EXERCISE DIRECTIONS:
Your copy should match the records below exactly, except for the pictures.

DATA:
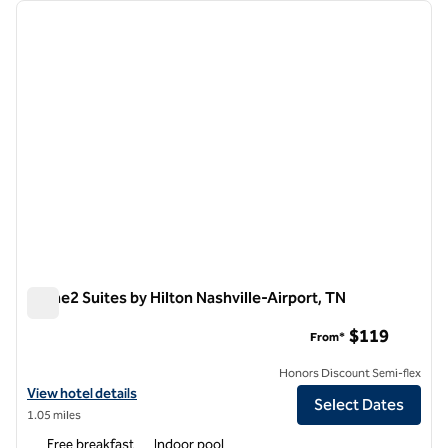
Showing 2 hotels
previous image
next i
1 of 12
Home2 Suites by Hilton Nashville-Airport, TN
Home2 Suites by Hilton Nashville-Airport, TN
$119
From*
Honors Discount Semi-flex
View hotel details for Home2 Suites by Hilton Nashville-Airport, TN
View hotel details
Select Dates
1.05 miles
Free breakfast
Indoor pool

TASK SOLUTION:
Showing 2 hotels
previous image
next i
1 of 12
Home2 Suites by Hilton Nashville-Airport, TN
Home2 Suites by Hilton Nashville-Airport, TN
$119
From*
Honors Discount Semi-flex
View hotel details for Home2 Suites by Hilton Nashville-Airport, TN
View hotel details
Select Dates
1.05 miles
Free breakfast
Indoor pool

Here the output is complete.